Lettuce will germinate at soil temperatures of 32°F, but the optimum and maximum soil temperature is 75°F. When seeded at a soil temperature of 80°F, the seed will not germinate but rather remain dormant until cooler temperatures prevail. Lettuce that is already established and subjected to high temperatures will bolt and form a seed head. Generally lettuce, endive and escarole have the same spacing, seeding and fertility requirements. Because lettuce is generally harvested on a once-over basis, uniformity at harvest is essential. Growers should purchase the best quality seed available to help ensure the uniformity of the crop. Precision seeding, with modern planters, and coated seed can enhance uniformity. Irrigation immediately after seeding also promotes uniform emergence.
Since lettuce matures so quickly (40 to 50 days), and days to harvest is impacted by temperature, it is crucial to plant several plantings of lettuces to get consistent production throughout the summer.
Transplants are often used for lettuce production. Transplants can be used all season, from mid-April to August 1. Some growers find that the use of floating row covers over the bed in combination with early transplanting will provide an earlier lettuce crop for a specialty market. Hardened transplants should be transplanted when they are 3 to 4 weeks old. Hardening of lettuce transplants is accomplished by withholding water and gradually reducing temperatures for 10 days before the planned transplant date. If using transplants, use of a liquid starter fertilizer at planting time can reduce transplant shock. If using a starter fertilizer, mix at a rate of 2 lbs/50 gal water and apply 4 to 8 fluid ounces per transplant. Harvest will be in about 6 weeks. Varieties that do well as transplants even in mid-summer and are very slow to bolt include Adriana (Boston), Slobolt (green leaf), New Red Fire (red leaf), and Green Forest (Romaine). In hot summer conditions, starting transplants in the greenhouse or shade house provides better germination than in the field.
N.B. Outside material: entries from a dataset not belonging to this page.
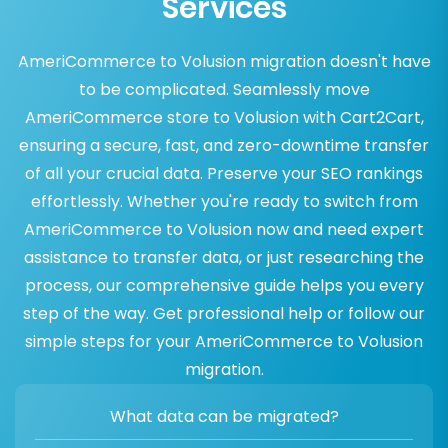
Services
AmeriCommerce to Volusion migration doesn't have
to be complicated. Seamlessly move
AmeriCommerce store to Volusion with Cart2Cart,
ensuring a secure, fast, and zero-downtime transfer
of all your crucial data. Preserve your SEO rankings
effortlessly. Whether you're ready to switch from
AmeriCommerce to Volusion now and need expert
assistance to transfer data, or just researching the
process, our comprehensive guide helps you every
step of the way. Get professional help or follow our
simple steps for your AmeriCommerce to Volusion
migration.
What data can be migrated?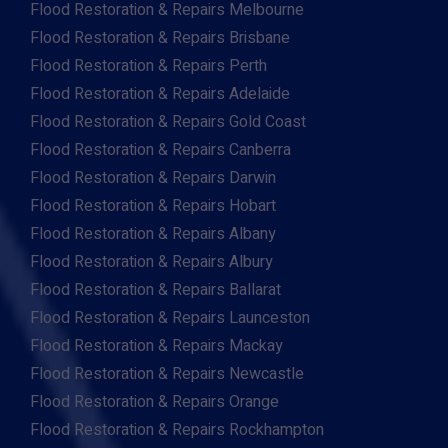
Flood Restoration & Repairs Melbourne
Flood Restoration & Repairs Brisbane
Flood Restoration & Repairs Perth
Flood Restoration & Repairs Adelaide
Flood Restoration & Repairs Gold Coast
Flood Restoration & Repairs Canberra
Flood Restoration & Repairs Darwin
Flood Restoration & Repairs Hobart
Flood Restoration & Repairs Albany
Flood Restoration & Repairs Albury
Flood Restoration & Repairs Ballarat
Flood Restoration & Repairs Launceston
Flood Restoration & Repairs Mackay
Flood Restoration & Repairs Newcastle
Flood Restoration & Repairs Orange
Flood Restoration & Repairs Rockhampton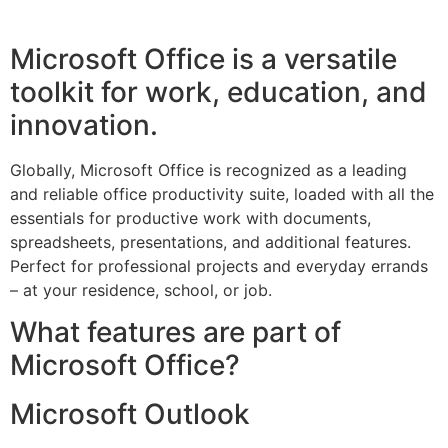
Microsoft Office is a versatile
toolkit for work, education, and
innovation.
Globally, Microsoft Office is recognized as a leading
and reliable office productivity suite, loaded with all the
essentials for productive work with documents,
spreadsheets, presentations, and additional features.
Perfect for professional projects and everyday errands
– at your residence, school, or job.
What features are part of
Microsoft Office?
Microsoft Outlook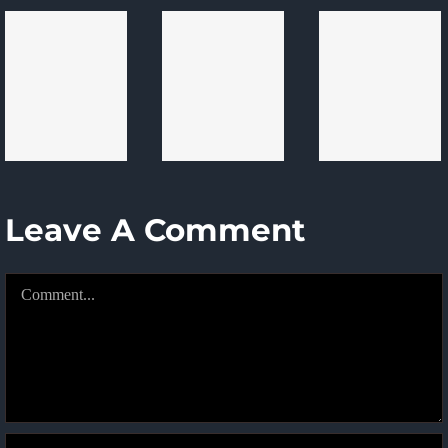
Issues
Experi
Software
To
Begin
Development
Know
Here
Projects
In
2024
Leave A Comment
Comment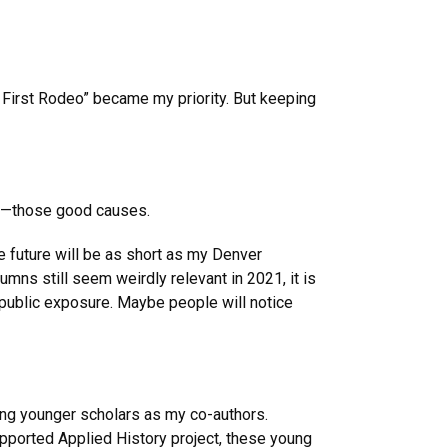
 First Rodeo” became my priority. But keeping
uct—those good causes.
e future will be as short as my Denver
ns still seem weirdly relevant in 2021, it is
 public exposure. Maybe people will notice
ing younger scholars as my co-authors.
upported Applied History project, these young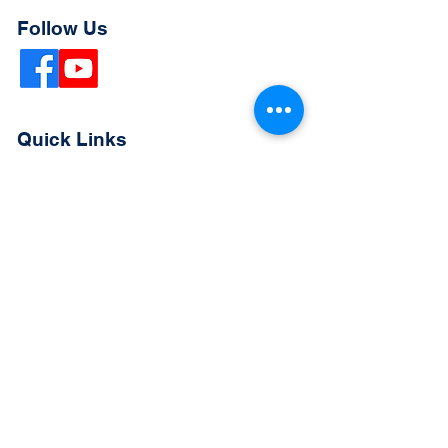
Follow Us
Quick Links
Extended Absence Form
School Supply List
2026 - 2027 School Calendar
Breakfast & Lunch Menu
Physical Evaluation Form
Pre-Enrollment Application
Enrollment & Lottery Policy
Parent & Student Handbook
Resources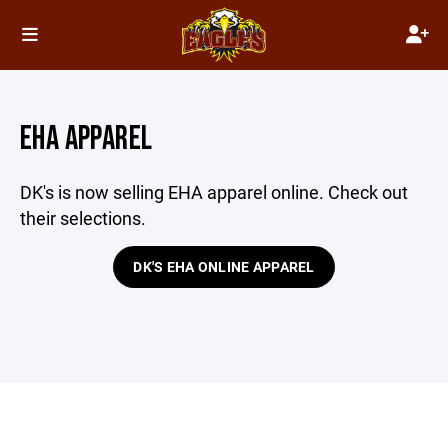
EHA APPAREL
DK's is now selling EHA apparel online. Check out
their selections.
DK'S EHA ONLINE APPAREL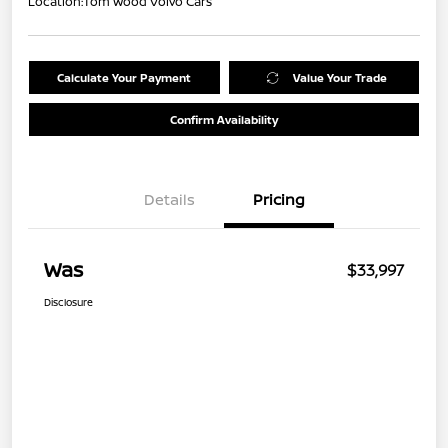
Location:
Tom Wood Volvo Cars
Calculate Your Payment
Value Your Trade
Confirm Availability
Details
Pricing
Was
$33,997
Disclosure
Many growers that use polyethylene mulches for water conservation and weed control prefer to use plastic that is white on one surface and black on the other (white on black) for growing lettuce and other cool season vegetables. White-on-black plastic cools soil temperatures by up to a few degrees in high temperature conditions; this small amount of cooling can reduce the tendency of lettuces to bolt in high temperatures.
Harvest and Storage
Lettuce, escarole and endive are fragile. Heading lettuces, endive and escarole are more easily stored than leaf lettuces. Low temperatures and high relative humidity are needed to prevent wilting. These crops are damaged by freezing temperatures (32F), but should be cooled as quickly as possible and maintained as close to 32F as possible with 98-100% relative humidity.